Task item:
Reproduce the records below in full and word for word, excluding pictures.

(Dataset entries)

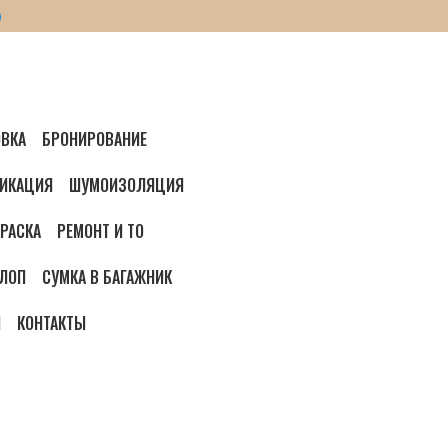
ВКА
БРОНИРОВАНИЕ
ИКАЦИЯ
ШУМОИЗОЛЯЦИЯ
РАСКА
РЕМОНТ И ТО
ЛОП
СУМКА В БАГАЖНИК
И
КОНТАКТЫ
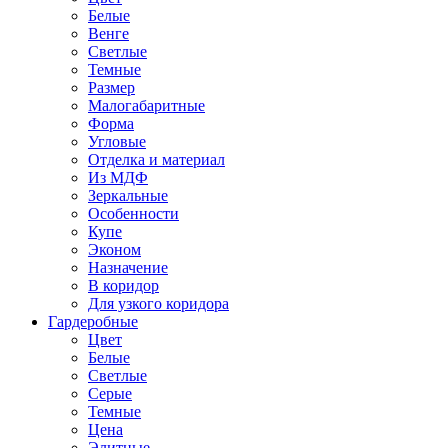
Белые
Венге
Светлые
Темные
Размер
Малогабаритные
Форма
Угловые
Отделка и материал
Из МДФ
Зеркальные
Особенности
Купе
Эконом
Назначение
В коридор
Для узкого коридора
Гардеробные
Цвет
Белые
Светлые
Серые
Темные
Цена
Элитные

Answer to the exercise:
ВКА
БРОНИРОВАНИЕ
ИКАЦИЯ
ШУМОИЗОЛЯЦИЯ
РАСКА
РЕМОНТ И ТО
ЛОП
СУМКА В БАГАЖНИК
И
КОНТАКТЫ
Белые
Венге
Светлые
Темные
Размер
Малогабаритные
Форма
Угловые
Отделка и материал
Из МДФ
Зеркальные
Особенности
Купе
Эконом
Назначение
В коридор
Для узкого коридора
Гардеробные
Цвет
Белые
Светлые
Серые
Темные
Цена
Элитные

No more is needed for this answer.